Code of #Steinar Lima ==================
#  <callable-iterator object at 0x011E0B10>
[<_sre.SRE_Match object at 0x011DB800>]
#  <callable-iterator object at 0x011E0A90>
[<_sre.SRE_Match object at 0x011DB800>,
 <_sre.SRE_Match object at 0x011DB838>,
 <_sre.SRE_Match object at 0x011DB870>]
#  <callable-iterator object at 0x011E0B10>
[<_sre.SRE_Match object at 0x011DB800>]

Code 2 of #eyquem ======================
<_sre.SRE_Match object at 0x011DB800>
<_sre.SRE_Match object at 0x011DB838>
<_sre.SRE_Match object at 0x011DB800>
<_sre.SRE_Match object at 0x011DB838>
<_sre.SRE_Match object at 0x011DB800>

.

EDIT 2 编辑2

So, after its modification, the code of Steinar Lima produces the same result as my own second code. 因此,修改后,Steinar Lima的代码产生的结果与我自己的第二个代码相同。

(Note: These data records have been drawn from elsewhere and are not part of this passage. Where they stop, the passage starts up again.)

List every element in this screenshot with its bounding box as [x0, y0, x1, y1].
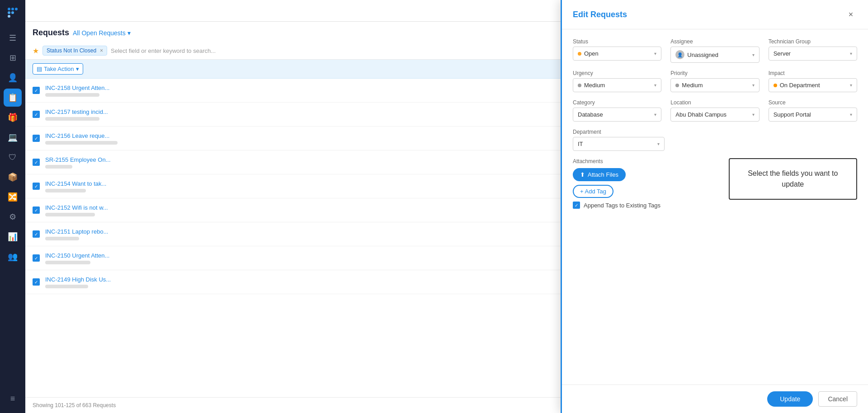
row-desc-bar — [45, 237, 79, 240]
row-checkbox-2156[interactable] — [33, 135, 40, 142]
urgency-label: Urgency — [573, 70, 661, 76]
category-select[interactable]: Database ▾ — [573, 108, 661, 122]
users-icon[interactable]: 👤 — [4, 69, 22, 87]
location-label: Location — [670, 99, 759, 106]
attachments-info-row: Attachments ⬆ Attach Files + Add Tag App… — [573, 158, 857, 216]
svg-point-0 — [8, 8, 10, 10]
source-label: Source — [769, 99, 857, 106]
form-row-1: Status Open ▾ Assignee 👤 Unassigned ▾ — [573, 38, 857, 63]
assignee-field: Assignee 👤 Unassigned ▾ — [670, 38, 759, 63]
modal-footer: Update Cancel — [562, 385, 868, 413]
info-box: Select the fields you want to update — [729, 158, 858, 200]
technician-group-field: Technician Group Server ▾ — [769, 38, 857, 63]
svg-point-4 — [11, 11, 14, 14]
chart-icon[interactable]: 📊 — [4, 228, 22, 246]
update-button[interactable]: Update — [767, 391, 813, 407]
row-desc-bar — [45, 93, 99, 97]
row-checkbox-2157[interactable] — [33, 111, 40, 118]
chevron-down-icon-action: ▾ — [76, 66, 79, 72]
row-checkbox-2150[interactable] — [33, 254, 40, 262]
urgency-dot — [578, 84, 581, 87]
requests-icon[interactable]: 📋 — [4, 89, 22, 107]
impact-dot — [774, 84, 777, 87]
shield-icon[interactable]: 🛡 — [4, 148, 22, 166]
category-label: Category — [573, 99, 661, 106]
impact-select[interactable]: On Department ▾ — [769, 78, 857, 92]
info-box-text: Select the fields you want to update — [739, 168, 848, 190]
modal-close-button[interactable]: × — [844, 8, 857, 21]
team-icon[interactable]: 👥 — [4, 248, 22, 266]
logo[interactable] — [5, 5, 20, 22]
category-field: Category Database ▾ — [573, 99, 661, 122]
upload-icon: ⬆ — [580, 171, 585, 178]
row-checkbox-2152[interactable] — [33, 206, 40, 214]
menu-icon[interactable]: ☰ — [4, 29, 22, 47]
department-select[interactable]: IT ▾ — [573, 137, 665, 151]
source-select[interactable]: Support Portal ▾ — [769, 108, 857, 122]
chevron-down-icon: ▾ — [850, 51, 852, 56]
edit-requests-modal: Edit Requests × Status Open ▾ Assignee — [561, 0, 868, 413]
status-dot — [578, 52, 581, 56]
form-row-2: Urgency Medium ▾ Priority Medium ▾ — [573, 70, 857, 92]
form-row-3: Category Database ▾ Location Abu Dhabi C… — [573, 99, 857, 122]
append-tags-row: Append Tags to Existing Tags — [573, 202, 711, 209]
impact-field: Impact On Department ▾ — [769, 70, 857, 92]
status-select[interactable]: Open ▾ — [573, 47, 661, 61]
status-filter-badge[interactable]: Status Not In Closed × — [42, 46, 107, 56]
branches-icon[interactable]: 🔀 — [4, 188, 22, 206]
laptop-icon[interactable]: 💻 — [4, 128, 22, 146]
modal-title: Edit Requests — [573, 10, 627, 19]
chevron-down-icon: ▾ — [127, 29, 131, 37]
svg-point-5 — [8, 15, 10, 18]
take-action-button[interactable]: ▤ Take Action ▾ — [33, 63, 83, 75]
star-icon[interactable]: ★ — [33, 47, 39, 55]
status-label: Status — [573, 38, 661, 45]
chevron-down-icon: ▾ — [654, 51, 656, 56]
status-field: Status Open ▾ — [573, 38, 661, 63]
urgency-field: Urgency Medium ▾ — [573, 70, 661, 92]
form-row-4: Department IT ▾ — [573, 129, 857, 151]
svg-point-2 — [15, 8, 18, 10]
source-field: Source Support Portal ▾ — [769, 99, 857, 122]
row-checkbox-2155[interactable] — [33, 159, 40, 166]
priority-select[interactable]: Medium ▾ — [670, 78, 759, 92]
row-desc-bar — [45, 165, 72, 169]
technician-group-label: Technician Group — [769, 38, 857, 45]
impact-label: Impact — [769, 70, 857, 76]
chevron-down-icon: ▾ — [752, 83, 755, 88]
dashboard-icon[interactable]: ⊞ — [4, 49, 22, 67]
attachments-section: Attachments ⬆ Attach Files + Add Tag App… — [573, 158, 711, 209]
append-tags-label: Append Tags to Existing Tags — [584, 202, 660, 209]
svg-point-1 — [11, 8, 14, 10]
svg-point-3 — [8, 11, 10, 14]
row-checkbox-2151[interactable] — [33, 230, 40, 238]
filter-dropdown[interactable]: All Open Requests ▾ — [73, 29, 131, 37]
add-tag-button[interactable]: + Add Tag — [573, 185, 613, 198]
attach-files-button[interactable]: ⬆ Attach Files — [573, 168, 626, 181]
append-tags-checkbox[interactable] — [573, 202, 580, 209]
gifts-icon[interactable]: 🎁 — [4, 108, 22, 127]
department-label: Department — [573, 129, 665, 135]
row-checkbox-2158[interactable] — [33, 87, 40, 94]
assignee-select[interactable]: 👤 Unassigned ▾ — [670, 47, 759, 63]
urgency-select[interactable]: Medium ▾ — [573, 78, 661, 92]
chevron-down-icon: ▾ — [654, 112, 656, 117]
sidebar: ☰ ⊞ 👤 📋 🎁 💻 🛡 📦 🔀 ⚙ 📊 👥 ≡ — [0, 0, 25, 413]
location-field: Location Abu Dhabi Campus ▾ — [670, 99, 759, 122]
row-desc-bar — [45, 213, 95, 216]
row-checkbox-2154[interactable] — [33, 183, 40, 190]
assignee-label: Assignee — [670, 38, 759, 45]
analytics-icon[interactable]: ⚙ — [4, 208, 22, 226]
priority-dot — [675, 84, 679, 87]
filter-close-icon[interactable]: × — [100, 47, 103, 54]
row-desc-bar — [45, 285, 88, 288]
cancel-button[interactable]: Cancel — [818, 391, 857, 407]
technician-group-select[interactable]: Server ▾ — [769, 47, 857, 61]
box-icon[interactable]: 📦 — [4, 168, 22, 186]
priority-label: Priority — [670, 70, 759, 76]
chevron-down-icon: ▾ — [850, 112, 852, 117]
row-checkbox-2149[interactable] — [33, 278, 40, 286]
list-icon[interactable]: ≡ — [4, 390, 22, 408]
page-title: Requests — [33, 28, 69, 38]
location-select[interactable]: Abu Dhabi Campus ▾ — [670, 108, 759, 122]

I use chain(*(........)) while he uses chain.from_iterable(.........) 我使用chain(*(........))而他使用chain.from_iterable(.........)

I wondered if there would be any difference that would justify to preferably use one of these two ways 我想知道是否会有任何差异可以证明最好使用这两种方式之一

The following code compares the execution's times. 以下代码比较执行时间。

from time import clock

n = 5000

print '\nCode 2 of #eyquem ======================'
te = clock()
for i in xrange(n):
    for match in chain(*(re.finditer(pattern, text)
                         for pattern in patterns)):
        del match
t1 = clock()-te
print t1


print '\nCode 2 of #Steinar Lima ================'
te = clock()
for i in xrange(n):
    for match in chain.from_iterable(re.finditer(pattern, text)
                                     for pattern in patterns):
        del match
t2 = clock()-te
print t2

print '\ntLima/teyquem == {:.2%}'.format(t2/t1)
  • It seems that which one of the two codes is the faster depends on the value of n , anyway the times aren't very different from one code to the other 似乎两个代码中哪一个速度更快取决于n的值,无论如何,一个代码与另一个代码的时间差别并不大

  • It remains the fact that my way uses less letters than the use of chain.from_iterable but it isn't determinant. 仍然存在这样的事实,即我的方式使用的字母少于使用chain.from_iterable字母,但它不是决定因素。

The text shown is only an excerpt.